Enforcement updates.  At the press conference, California Attorney General Rob Bonta summarized the first year of enforcement of the CCPA and provided specific examples of actions businesses have taken to rectify alleged violations following receipt of a notice of noncompliance.  The notice triggers a 30-day period for the business to cure the alleged violation, which is a prerequisite to the OAG bringing an enforcement action. Examples of actions taken by businesses include:

  • A social media platform that explained and updated its response processes to include timely request receipt confirmations and request responses;
  • An online data app that added a clear and conspicuous “Do Not Sell My Personal Information” link (DNS link) and updated its privacy policy with compliant sales disclosures;
  • A car manufacturer and seller that implemented a notice at collection to inform consumers of the use of personal information collected during vehicle test drives at the dealership and updated its privacy policy to include required disclosures; and
  • A grocery chain that amended its privacy policy to provide a notice of financial incentive to consumers participating in its loyalty programs.

Mr.

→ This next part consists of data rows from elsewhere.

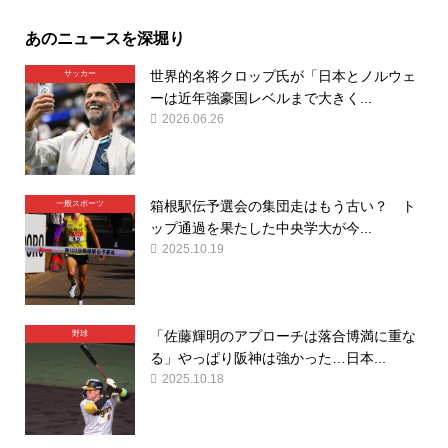
あのニュースを深堀り
世界的名将クロップ氏が「日本とノルウェ
サッカー
ーは近年強豪国レベルまで大きく...
2026.06.26
箱根駅伝予選会の集団走はもう古い？ ト
一般スポーツ
ップ通過を果たした中央学大が今...
2025.10.19
「佐藤輝明のアプローチは落合博満に重な
野球
る」やっぱり阪神は強かった…日本...
2025.10.18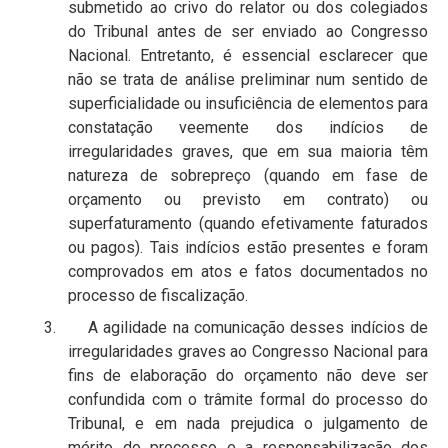
submetido ao crivo do relator ou dos colegiados
do Tribunal antes de ser enviado ao Congresso
Nacional. Entretanto, é essencial esclarecer que
não se trata de análise preliminar num sentido de
superficialidade ou insuficiência de elementos para
constatação veemente dos indícios de
irregularidades graves, que em sua maioria têm
natureza de sobrepreço (quando em fase de
orçamento ou previsto em contrato) ou
superfaturamento (quando efetivamente faturados
ou pagos). Tais indícios estão presentes e foram
comprovados em atos e fatos documentados no
processo de fiscalização.
3. A agilidade na comunicação desses indícios de
irregularidades graves ao Congresso Nacional para
fins de elaboração do orçamento não deve ser
confundida com o trâmite formal do processo do
Tribunal, e em nada prejudica o julgamento de
mérito do processo e a responsabilização dos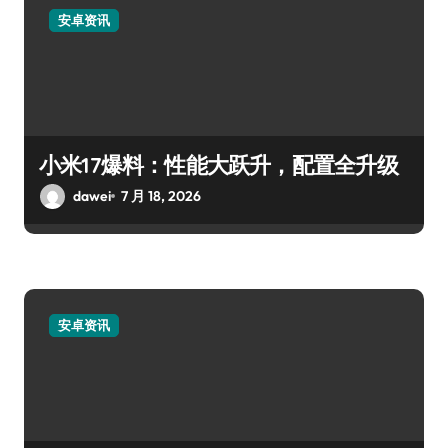
安卓资讯
小米17爆料：性能大跃升，配置全升级
dawei
7 月 18, 2026
安卓资讯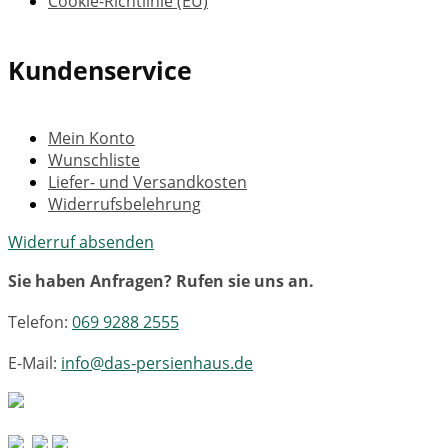
Cookie-Richtlinie (EU)
Kundenservice
Mein Konto
Wunschliste
Liefer- und Versandkosten
Widerrufsbelehrung
Widerruf absenden
Sie haben Anfragen? Rufen sie uns an.
Telefon:
069 9288 2555
E-Mail:
info@das-persienhaus.de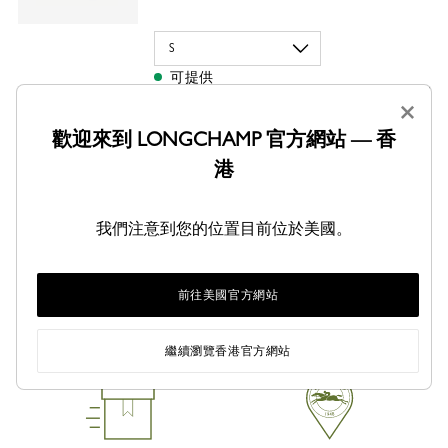
可提供
×
新增到購物車
歡迎來到 LONGCHAMP 官方網站 — 香
港
分享
我們注意到您的位置目前位於美國。
前往美國官方網站
繼續瀏覽香港官方網站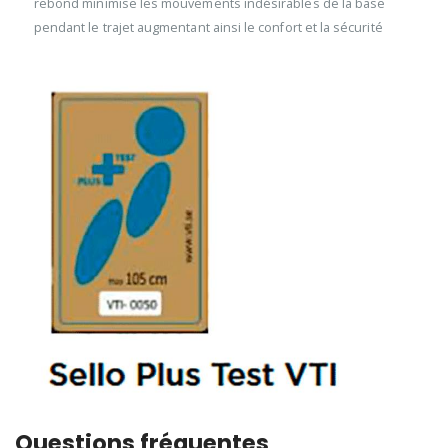
rebond minimise les mouvements indésirables de la base
pendant le trajet augmentant ainsi le confort et la sécurité
Questions fréquentes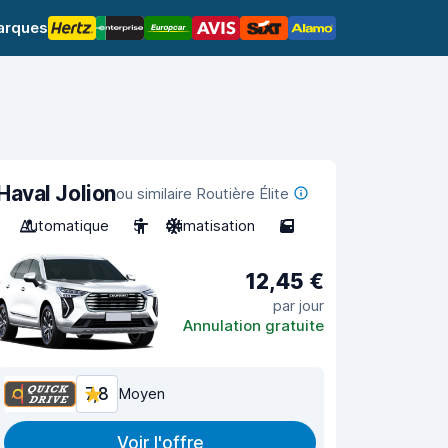
arques
Haval Jolion
ou similaire Routière Élite
Automatique
5
Climatisation
5
12,45 €
par jour
Annulation gratuite
7,8
Moyen
Voir l'offre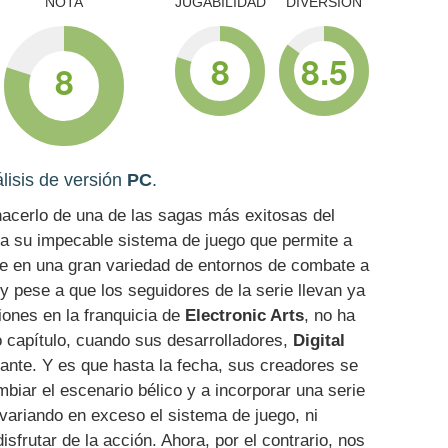
NOTA
JUGABILIDAD
DIVERSIÓN
8
8.5
8
lisis de versión
PC
.
acerlo de una de las sagas más exitosas del
 a su impecable sistema de juego que permite a
e en una gran variedad de entornos de combate a
y pese a que los seguidores de la serie llevan ya
ones en la franquicia de
Electronic Arts
, no ha
o capítulo, cuando sus desarrolladores,
Digital
ante. Y es que hasta la fecha, sus creadores se
biar el escenario bélico y a incorporar una serie
variando en exceso el sistema de juego, ni
frutar de la acción. Ahora, por el contrario, nos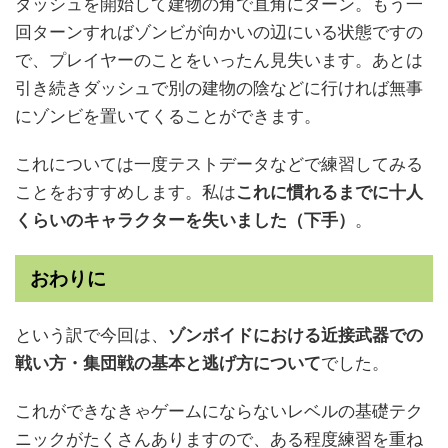
ダッシュを開始して建物の角で直角にターン。もう一
回ターンすればゾンビが向かいの辺にいる状態ですの
で、プレイヤーのことをいったん見失います。あとは
引き続きダッシュで別の建物の陰などに行ければ無事
にゾンビを置いてくることができます。
これについては一度テストデータなどで練習してみる
ことをおすすめします。私は
これに慣れるまでに十人
くらいのキャラクターを失いました（下手）
。
おわりに
という訳で今回は、
ゾンボイドにおける近接武器での
戦い方・集団戦の基本と逃げ方について
でした。
これができなきゃゲームにならないレベルの基礎テク
ニックがたくさんありますので、ある程度練習を重ね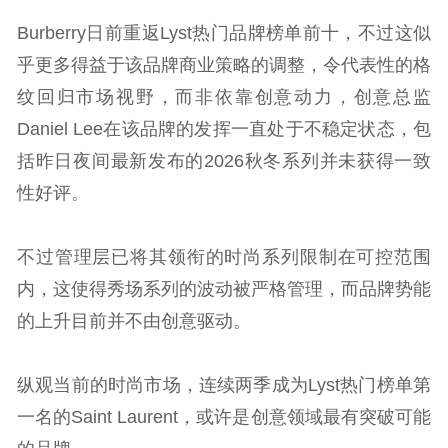
Burberry日前重返Lyst热门品牌榜单前十，不过这似
乎更多得益于该品牌商业策略的调整，令代表性的格
纹回归市场视野，而非依靠创意动力，创意总监
Daniel Lee在该品牌的发挥一直处于不稳定状态，包
括昨日夜间最新发布的2026秋冬系列并未获得一致
性好评。
不过管理层已将其领衔的时尚系列限制在可控范围
内，这使得秀场系列的波动被严格管理，而品牌势能
的上升目前并不由创意驱动。
纵观当前的时尚市场，连续两季成为Lyst热门榜单第
一名的Saint Laurent，或许是创意领域最有突破可能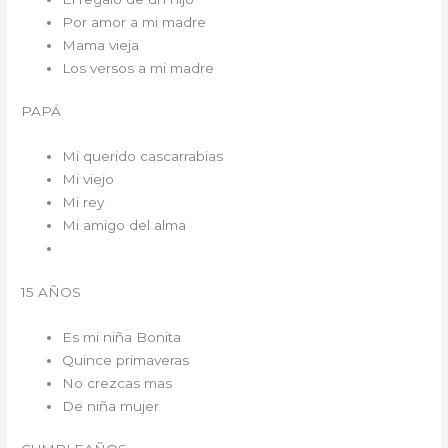
Por amor a mi madre
Mama vieja
Los versos a mi madre
PAPÁ
Mi querido cascarrabias
Mi viejo
Mi rey
Mi amigo del alma
15 AÑOS
Es mi niña Bonita
Quince primaveras
No crezcas mas
De niña mujer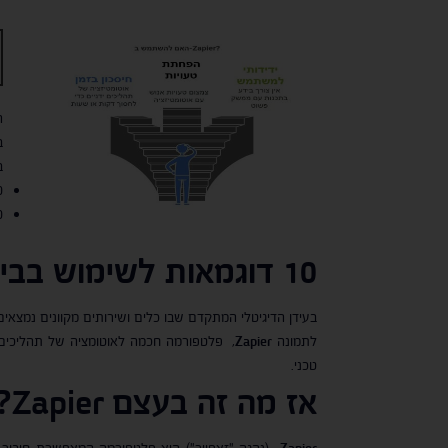
ה
ב
במ
10 שימ
10 שימ
10 דוגמאות לשימוש בבינה מלאכותית בחיי היום-יום
בעידן הדיגיטלי המתקדם שבו כלים ושירותים מקוונים נמצאים
לתמונה
Zapier
טכני.
אז מה זה בעצם
Zapier
?
Zapier
(נהגה "זאפייר") היא פלטפורמה המאפשרת חיבור ב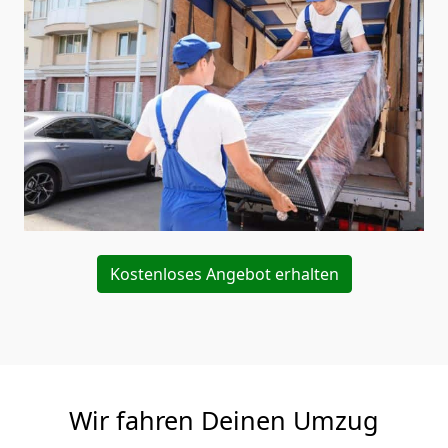
Kostenloses Angebot erhalten
Wir fahren Deinen Umzug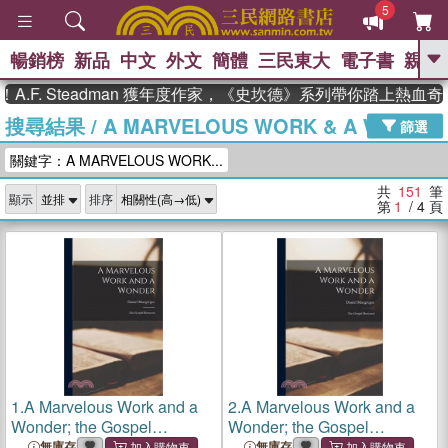
5
暢銷榜
新品
中文
外文
簡體
三民東大
電子書
親子
GO
 Steadman 獲年度作家，《史坎德》系列帶你踏上熱血奇幻旅程
搜尋結果
/
A MARVELOUS WORK & A WON
、
熱搜：
東野圭吾
高希均教授回憶錄
篩選
、
、
、
The Odyssey
父親節
如果歷
關鍵字：A MARVELOUS WORK...
、
、
史是一群喵
暑期推薦
國際布克
、
、
獎 臺灣漫遊錄
方念華
台灣的李
共
151
筆
顯示
排序
、
、
登輝時代
數學女孩：黎曼猜想
第
1
/ 4
頁
偉大的迷走神經
1.
A Marvelous Work and a
2.
A Marvelous Work and a
Wonder; the Gospel
Wonder; the Gospel
Restored
Restored
無庫存
無庫存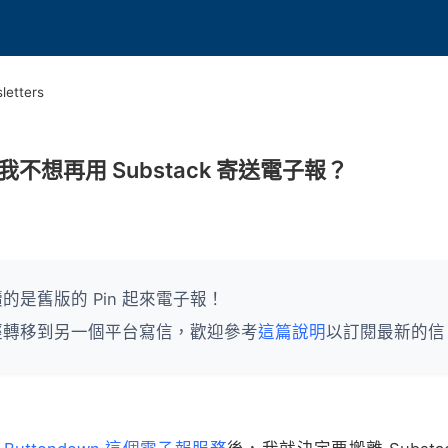
letters
我不想再用 Substack 寄送電子報？
的是舊版的 Pin 起來電子報！
經轉移到另一個平台寫信，歡迎參考
這篇說明
以訂閱最新的信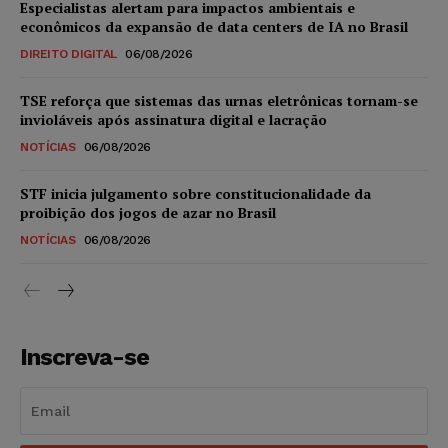
Especialistas alertam para impactos ambientais e
econômicos da expansão de data centers de IA no Brasil
DIREITO DIGITAL
06/08/2026
TSE reforça que sistemas das urnas eletrônicas tornam-se
invioláveis após assinatura digital e lacração
NOTÍCIAS
06/08/2026
STF inicia julgamento sobre constitucionalidade da
proibição dos jogos de azar no Brasil
NOTÍCIAS
06/08/2026
Inscreva-se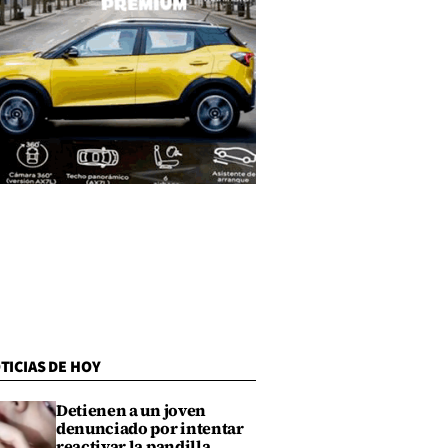
TICIAS DE HOY
Detienen a un joven
denunciado por intentar
reactivar la pandilla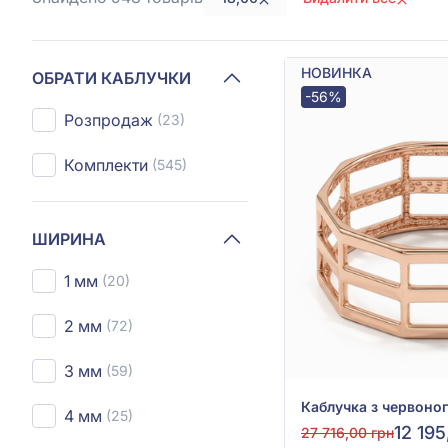
НОВИНКА
ОБРАТИ КАБЛУЧКИ
-56%
Розпродаж
(23)
Комплекти
(545)
ШИРИНА
1 мм
(20)
2 мм
(72)
3 мм
(59)
4 мм
(25)
12 195
27 716,00 грн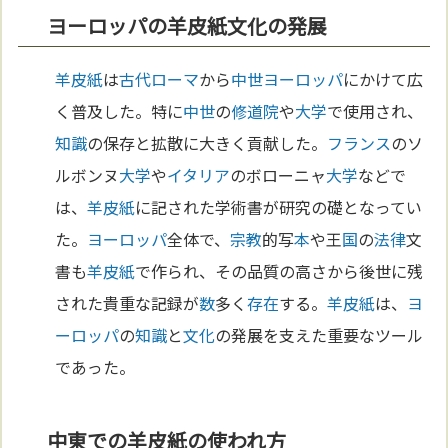
ヨーロッパの羊皮紙文化の発展
羊皮紙
は
古代ローマ
から
中世
ヨーロッパ
にかけて広
く普及した。特に
中世
の
修道院
や
大学
で使用され、
知識
の保存と拡散に大きく貢献した。
フランス
のソ
ルボンヌ
大学
や
イタリア
のボローニャ
大学
などで
は、
羊皮紙
に記された学術書が研究の礎となってい
た。
ヨーロッパ
全体で、
宗教
的写
本
や王
国
の
法律
文
書も
羊皮紙
で作られ、その品質の高さから後世に残
された貴重な記録が
数
多く
存在
する。
羊皮紙
は、
ヨ
ーロッパ
の
知識
と
文化
の発展を支えた重要なツール
であった。
中東での羊皮紙の使われ方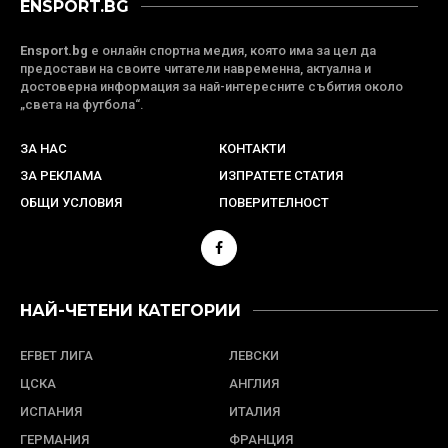
ENSPORT.BG
Ensport.bg
е онлайн спортна медия, която има за цел да
предостави на своите читатели навременна, актуална и
достоверна информация за най-интересните събития около
„света на футбола“.
ЗА НАС
КОНТАКТИ
ЗА РЕКЛАМА
ИЗПРАТЕТЕ СТАТИЯ
ОБЩИ УСЛОВИЯ
ПОВЕРИТЕЛНОСТ
НАЙ-ЧЕТЕНИ КАТЕГОРИИ
EFBET ЛИГА
ЛЕВСКИ
ЦСКА
АНГЛИЯ
ИСПАНИЯ
ИТАЛИЯ
ГЕРМАНИЯ
ФРАНЦИЯ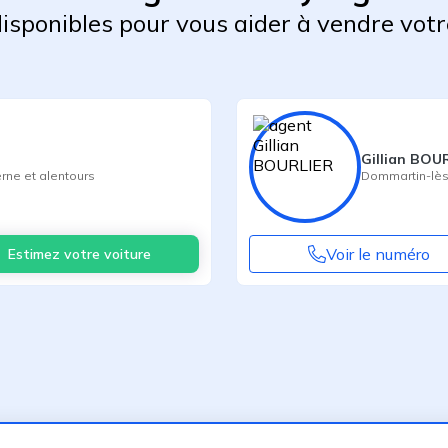
 disponibles pour vous aider à vendre votr
Gillian BOU
rne
et alentours
Dommartin-lès
Voir le numéro
Estimez votre voiture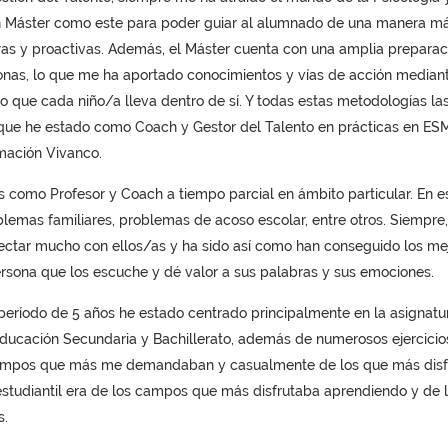
un Máster como este para poder guiar al alumnado de una manera m
ras y proactivas. Además, el Máster cuenta con una amplia preparac
sonas, lo que me ha aportado conocimientos y vías de acción median
rno que cada niño/a lleva dentro de sí. Y todas estas metodologías la
s que he estado como Coach y Gestor del Talento en prácticas en ES
mación Vivanco.
 como Profesor y Coach a tiempo parcial en ámbito particular. En e
blemas familiares, problemas de acoso escolar, entre otros. Siempre,
ectar mucho con ellos/as y ha sido así como han conseguido los me
ersona que los escuche y dé valor a sus palabras y sus emociones.
período de 5 años he estado centrado principalmente en la asignatu
Educación Secundaria y Bachillerato, además de numerosos ejercicio
campos que más me demandaban y casualmente de los que más disf
studiantil era de los campos que más disfrutaba aprendiendo y de 
s.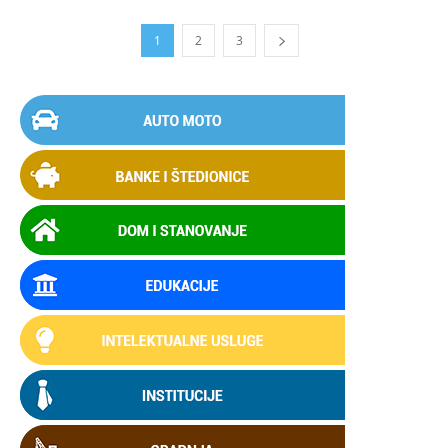
1
2
3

Bonta noted that to date, 75% of businesses that receive a notice to cure address the CCPA violation.  The other 25% are either still within their 30-day cure window or under an active investigation.

Following the press conference, the OAG also published an illustrative list of 27 enforcement case examples summarizing situations in which it sent a notice of alleged noncompliance and steps taken by the businesses in response.  Although the summaries contain few identifying details, they provide additional insight into the OAG’s enforcement priorities.  For instance, seventeen of the 27 case examples involved non-compliant privacy policies.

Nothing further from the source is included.